A inteligência de Hegel, além disso, permitia que entendesse o funcionamento do mundo, criticando a desordem decorrente da proposta atômica e comparando-a com o mundo individualista, como aquele em que hoje vivemos.

“De outra maneira, contudo, as determinações ulteriores dos antigos sobre a figura, a posição dos átomos, a direção do movimento deles, são bastante arbitrárias e externas e estão, nesse caso, na contradição direta com a determinação fundamental do átomo. Nos átomos, no princípio da suprema exterioridade e, com isso, da suprema ausência de conceito, a física sofre nas moléculas e partículas tanto quanto a ciência do Estado que parte da vontade singular dos indivíduos” (Idem, p. 173).

Não é à toa que Bohm, que leu Hegel, quando esteve no Brasil, salvo engano, foi um dos principais filósofos ou cientistas do século XX, talvez o maior, qualidade que não é reconhecida em decorrência da cegueira que toma conta da intelectualidade contemporânea, aplicando-se o que se repete na História e já foi dito do maior filósofo e cientista de todos os tempos: “E a luz brilha na escuridão, e a escuridão não dominou a luz” (Jo 1, 5).

Indispensável, pois, superar o materialismo e o individualismo atômico para que seja possível o conhecimento do Logos, em sua universalidade cósmica indivisível, em sua totalidade, que inclui o observador, o ser pensante, pois este e o mundo observado, fisicamente, “são aspectos imersos e interpenetrados de uma realidade completa, que é indivisível e incomensurável” (David Bohm.
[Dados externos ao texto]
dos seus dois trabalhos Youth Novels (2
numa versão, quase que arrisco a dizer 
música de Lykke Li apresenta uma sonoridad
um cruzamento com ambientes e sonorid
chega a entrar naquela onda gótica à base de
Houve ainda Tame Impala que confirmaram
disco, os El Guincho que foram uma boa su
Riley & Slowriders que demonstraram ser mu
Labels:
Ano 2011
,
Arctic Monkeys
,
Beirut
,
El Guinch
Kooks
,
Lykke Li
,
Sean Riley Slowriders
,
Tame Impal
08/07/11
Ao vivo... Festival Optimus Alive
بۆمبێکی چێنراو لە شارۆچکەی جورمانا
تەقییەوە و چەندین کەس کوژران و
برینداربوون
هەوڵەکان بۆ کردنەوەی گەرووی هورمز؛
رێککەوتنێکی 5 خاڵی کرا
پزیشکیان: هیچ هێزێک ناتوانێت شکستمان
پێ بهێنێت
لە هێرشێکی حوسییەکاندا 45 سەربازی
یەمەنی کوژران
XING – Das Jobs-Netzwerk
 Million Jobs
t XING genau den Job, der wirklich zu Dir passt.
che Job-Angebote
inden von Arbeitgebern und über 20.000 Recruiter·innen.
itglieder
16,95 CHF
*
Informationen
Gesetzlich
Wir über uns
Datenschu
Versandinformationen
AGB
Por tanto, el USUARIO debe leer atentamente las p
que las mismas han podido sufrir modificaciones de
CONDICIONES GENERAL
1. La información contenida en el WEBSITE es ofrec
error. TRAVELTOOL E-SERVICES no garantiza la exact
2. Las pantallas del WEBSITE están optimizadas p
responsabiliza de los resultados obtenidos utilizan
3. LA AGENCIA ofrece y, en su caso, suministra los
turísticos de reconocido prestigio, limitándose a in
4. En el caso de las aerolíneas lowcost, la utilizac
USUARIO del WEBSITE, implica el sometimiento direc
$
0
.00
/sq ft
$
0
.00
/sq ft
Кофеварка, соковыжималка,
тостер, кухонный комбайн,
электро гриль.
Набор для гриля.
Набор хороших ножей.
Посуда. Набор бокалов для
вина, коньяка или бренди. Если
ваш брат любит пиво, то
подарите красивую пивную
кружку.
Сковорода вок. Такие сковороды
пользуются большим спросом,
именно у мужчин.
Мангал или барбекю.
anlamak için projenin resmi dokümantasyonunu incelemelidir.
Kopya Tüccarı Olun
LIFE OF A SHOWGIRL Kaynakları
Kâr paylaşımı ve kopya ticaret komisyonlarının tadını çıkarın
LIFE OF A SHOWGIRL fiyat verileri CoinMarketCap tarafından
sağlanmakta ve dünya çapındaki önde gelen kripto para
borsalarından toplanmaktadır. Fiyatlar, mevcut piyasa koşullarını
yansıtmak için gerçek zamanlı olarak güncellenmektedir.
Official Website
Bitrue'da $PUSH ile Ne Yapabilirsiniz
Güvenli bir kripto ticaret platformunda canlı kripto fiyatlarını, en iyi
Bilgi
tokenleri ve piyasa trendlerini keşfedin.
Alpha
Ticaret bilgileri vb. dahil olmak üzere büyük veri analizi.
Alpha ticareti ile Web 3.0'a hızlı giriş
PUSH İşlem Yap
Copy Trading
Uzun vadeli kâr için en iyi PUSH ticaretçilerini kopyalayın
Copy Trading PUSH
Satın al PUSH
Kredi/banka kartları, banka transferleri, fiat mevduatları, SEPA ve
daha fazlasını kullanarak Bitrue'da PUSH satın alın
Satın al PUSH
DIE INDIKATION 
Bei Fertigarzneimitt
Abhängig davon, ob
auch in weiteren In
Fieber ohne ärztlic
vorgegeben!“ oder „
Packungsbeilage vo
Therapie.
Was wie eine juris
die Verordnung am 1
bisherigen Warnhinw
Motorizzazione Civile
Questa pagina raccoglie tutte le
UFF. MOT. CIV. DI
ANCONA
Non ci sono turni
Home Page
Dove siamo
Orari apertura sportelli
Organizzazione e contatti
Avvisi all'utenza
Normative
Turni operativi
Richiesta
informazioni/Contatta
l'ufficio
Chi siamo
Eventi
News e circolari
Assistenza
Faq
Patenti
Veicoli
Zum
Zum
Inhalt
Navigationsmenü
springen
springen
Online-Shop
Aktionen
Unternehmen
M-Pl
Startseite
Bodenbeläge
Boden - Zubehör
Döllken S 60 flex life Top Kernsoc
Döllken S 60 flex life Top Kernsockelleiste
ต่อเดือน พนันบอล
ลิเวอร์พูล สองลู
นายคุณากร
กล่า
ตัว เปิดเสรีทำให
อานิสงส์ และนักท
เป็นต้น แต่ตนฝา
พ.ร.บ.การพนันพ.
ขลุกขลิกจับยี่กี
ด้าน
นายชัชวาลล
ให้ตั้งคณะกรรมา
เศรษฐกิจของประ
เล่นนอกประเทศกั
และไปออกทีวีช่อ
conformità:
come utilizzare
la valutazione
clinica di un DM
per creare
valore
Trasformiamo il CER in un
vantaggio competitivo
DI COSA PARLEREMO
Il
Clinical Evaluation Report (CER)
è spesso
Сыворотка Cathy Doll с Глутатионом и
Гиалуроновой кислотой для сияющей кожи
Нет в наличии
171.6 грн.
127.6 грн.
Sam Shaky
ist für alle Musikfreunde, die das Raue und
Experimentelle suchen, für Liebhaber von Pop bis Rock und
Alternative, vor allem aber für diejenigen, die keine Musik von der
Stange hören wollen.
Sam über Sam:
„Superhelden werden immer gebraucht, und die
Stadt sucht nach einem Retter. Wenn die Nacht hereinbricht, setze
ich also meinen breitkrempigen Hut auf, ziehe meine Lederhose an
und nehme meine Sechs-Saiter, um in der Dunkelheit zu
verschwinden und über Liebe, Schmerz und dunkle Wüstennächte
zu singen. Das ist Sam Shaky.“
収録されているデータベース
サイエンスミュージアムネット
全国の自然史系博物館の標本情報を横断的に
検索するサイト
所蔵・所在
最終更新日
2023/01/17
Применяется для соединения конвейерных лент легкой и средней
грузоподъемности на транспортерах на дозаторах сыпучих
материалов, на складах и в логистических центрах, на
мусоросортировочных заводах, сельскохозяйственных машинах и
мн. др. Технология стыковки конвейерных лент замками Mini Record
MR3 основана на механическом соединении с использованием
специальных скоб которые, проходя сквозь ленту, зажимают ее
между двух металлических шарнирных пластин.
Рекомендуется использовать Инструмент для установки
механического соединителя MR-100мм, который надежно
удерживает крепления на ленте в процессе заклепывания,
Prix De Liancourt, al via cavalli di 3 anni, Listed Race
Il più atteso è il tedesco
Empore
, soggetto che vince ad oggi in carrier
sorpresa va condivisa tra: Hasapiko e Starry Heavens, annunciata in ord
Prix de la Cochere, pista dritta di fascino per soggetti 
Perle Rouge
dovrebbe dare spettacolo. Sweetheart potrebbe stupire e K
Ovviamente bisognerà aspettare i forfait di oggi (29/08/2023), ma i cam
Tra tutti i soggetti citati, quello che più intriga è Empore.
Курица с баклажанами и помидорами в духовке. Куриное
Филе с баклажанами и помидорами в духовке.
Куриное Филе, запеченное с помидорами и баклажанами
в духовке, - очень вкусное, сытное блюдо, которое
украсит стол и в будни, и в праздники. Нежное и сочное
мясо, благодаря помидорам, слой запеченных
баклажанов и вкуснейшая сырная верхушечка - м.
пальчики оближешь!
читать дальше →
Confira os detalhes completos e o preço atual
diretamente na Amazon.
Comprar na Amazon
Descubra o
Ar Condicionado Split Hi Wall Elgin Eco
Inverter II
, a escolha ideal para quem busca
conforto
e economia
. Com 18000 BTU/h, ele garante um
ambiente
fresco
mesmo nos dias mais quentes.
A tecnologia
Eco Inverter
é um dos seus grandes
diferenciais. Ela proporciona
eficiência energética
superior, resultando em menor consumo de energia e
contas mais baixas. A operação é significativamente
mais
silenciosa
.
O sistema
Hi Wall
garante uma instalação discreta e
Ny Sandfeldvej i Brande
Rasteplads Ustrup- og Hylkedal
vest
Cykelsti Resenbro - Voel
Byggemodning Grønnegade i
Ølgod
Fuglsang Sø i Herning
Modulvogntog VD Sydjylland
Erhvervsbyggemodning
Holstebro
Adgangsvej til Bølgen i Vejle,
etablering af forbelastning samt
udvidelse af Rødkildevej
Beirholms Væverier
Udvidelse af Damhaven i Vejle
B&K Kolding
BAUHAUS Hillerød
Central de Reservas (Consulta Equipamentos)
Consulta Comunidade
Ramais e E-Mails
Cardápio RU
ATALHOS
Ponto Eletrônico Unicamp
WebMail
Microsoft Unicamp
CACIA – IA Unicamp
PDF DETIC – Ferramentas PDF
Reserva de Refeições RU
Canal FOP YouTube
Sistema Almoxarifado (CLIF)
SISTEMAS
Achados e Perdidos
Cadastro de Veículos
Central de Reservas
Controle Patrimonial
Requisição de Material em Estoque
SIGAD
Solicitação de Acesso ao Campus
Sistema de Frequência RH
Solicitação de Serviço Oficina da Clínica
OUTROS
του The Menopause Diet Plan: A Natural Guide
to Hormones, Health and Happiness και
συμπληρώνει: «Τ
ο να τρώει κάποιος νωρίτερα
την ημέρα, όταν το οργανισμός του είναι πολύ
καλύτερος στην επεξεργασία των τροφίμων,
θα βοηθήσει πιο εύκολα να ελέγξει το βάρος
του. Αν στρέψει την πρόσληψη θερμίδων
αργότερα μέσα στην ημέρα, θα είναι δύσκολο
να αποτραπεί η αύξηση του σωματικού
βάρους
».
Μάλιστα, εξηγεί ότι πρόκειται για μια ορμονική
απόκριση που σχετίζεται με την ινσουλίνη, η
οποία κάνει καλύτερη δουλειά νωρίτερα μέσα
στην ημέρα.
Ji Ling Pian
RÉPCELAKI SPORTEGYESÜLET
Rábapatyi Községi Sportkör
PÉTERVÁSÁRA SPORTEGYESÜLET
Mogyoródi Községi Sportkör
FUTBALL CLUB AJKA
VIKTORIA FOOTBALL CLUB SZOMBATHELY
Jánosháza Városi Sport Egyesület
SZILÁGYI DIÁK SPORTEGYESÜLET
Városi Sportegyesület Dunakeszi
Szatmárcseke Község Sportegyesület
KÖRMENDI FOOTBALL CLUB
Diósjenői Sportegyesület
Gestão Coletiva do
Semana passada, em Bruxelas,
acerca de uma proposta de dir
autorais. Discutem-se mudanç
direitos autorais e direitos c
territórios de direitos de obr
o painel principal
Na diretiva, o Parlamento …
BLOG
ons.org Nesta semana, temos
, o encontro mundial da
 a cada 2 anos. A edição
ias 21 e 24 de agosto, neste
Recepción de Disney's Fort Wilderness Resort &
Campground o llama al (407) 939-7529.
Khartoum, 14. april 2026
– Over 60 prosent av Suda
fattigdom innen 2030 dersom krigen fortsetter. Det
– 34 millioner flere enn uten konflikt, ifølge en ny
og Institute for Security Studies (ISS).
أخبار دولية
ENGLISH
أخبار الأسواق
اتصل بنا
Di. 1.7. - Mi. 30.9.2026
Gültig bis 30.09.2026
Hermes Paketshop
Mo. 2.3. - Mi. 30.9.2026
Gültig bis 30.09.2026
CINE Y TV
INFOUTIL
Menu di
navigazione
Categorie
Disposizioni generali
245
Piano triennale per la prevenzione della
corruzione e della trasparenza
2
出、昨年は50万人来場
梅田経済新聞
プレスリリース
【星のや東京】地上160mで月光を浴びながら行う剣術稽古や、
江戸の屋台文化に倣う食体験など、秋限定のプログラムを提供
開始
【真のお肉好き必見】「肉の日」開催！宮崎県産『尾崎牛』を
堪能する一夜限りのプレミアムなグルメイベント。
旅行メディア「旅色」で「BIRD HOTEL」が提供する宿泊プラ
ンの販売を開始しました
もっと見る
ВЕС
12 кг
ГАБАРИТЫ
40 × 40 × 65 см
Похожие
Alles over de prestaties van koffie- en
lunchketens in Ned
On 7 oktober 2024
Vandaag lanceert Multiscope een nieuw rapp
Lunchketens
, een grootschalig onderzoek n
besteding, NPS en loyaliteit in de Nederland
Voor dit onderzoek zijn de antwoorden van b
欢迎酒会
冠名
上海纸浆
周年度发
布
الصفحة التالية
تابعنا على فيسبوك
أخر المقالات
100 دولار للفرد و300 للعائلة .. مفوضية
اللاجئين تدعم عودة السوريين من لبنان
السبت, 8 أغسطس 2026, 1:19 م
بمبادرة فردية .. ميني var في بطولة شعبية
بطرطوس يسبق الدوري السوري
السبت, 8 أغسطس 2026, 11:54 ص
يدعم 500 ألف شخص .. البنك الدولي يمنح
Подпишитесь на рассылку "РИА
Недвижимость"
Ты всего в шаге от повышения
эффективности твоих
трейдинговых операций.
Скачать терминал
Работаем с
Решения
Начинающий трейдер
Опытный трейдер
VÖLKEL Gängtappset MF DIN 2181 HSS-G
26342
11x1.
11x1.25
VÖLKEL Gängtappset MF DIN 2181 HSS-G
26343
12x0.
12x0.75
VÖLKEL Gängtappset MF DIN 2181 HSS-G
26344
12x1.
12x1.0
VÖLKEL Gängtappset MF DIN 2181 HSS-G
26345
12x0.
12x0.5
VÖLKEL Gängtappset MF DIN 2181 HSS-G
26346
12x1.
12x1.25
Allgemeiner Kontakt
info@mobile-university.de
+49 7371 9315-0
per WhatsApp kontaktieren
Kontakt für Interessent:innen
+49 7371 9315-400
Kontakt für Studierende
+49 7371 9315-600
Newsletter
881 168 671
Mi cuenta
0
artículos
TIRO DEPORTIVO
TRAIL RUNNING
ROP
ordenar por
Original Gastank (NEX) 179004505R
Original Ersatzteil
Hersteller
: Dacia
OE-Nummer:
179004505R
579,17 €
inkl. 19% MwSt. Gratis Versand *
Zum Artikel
Totalidade e a ordem implicada. Tradução Teodoro Lorente. São Paulo: Madras, 2008, p. 25).

É preciso reconhecer a insuficiência e, em última análise, a falsidade do atomismo, “temos de considerar o Universo como uma totalidade indivisível e inseparável. A divisão em partículas, ou em partículas e campos, não passa de uma aproximação e uma abstração grosseira. Portanto, chegamos a uma ordem que é radicalmente diferente daquela de Galileu e de Newton – ordem da totalidade indivisível” (Idem, p. 135), e essa ordem apenas é ordem porque, de fato, e de Direito, não existe o átomo, mas, apenas, o Logos.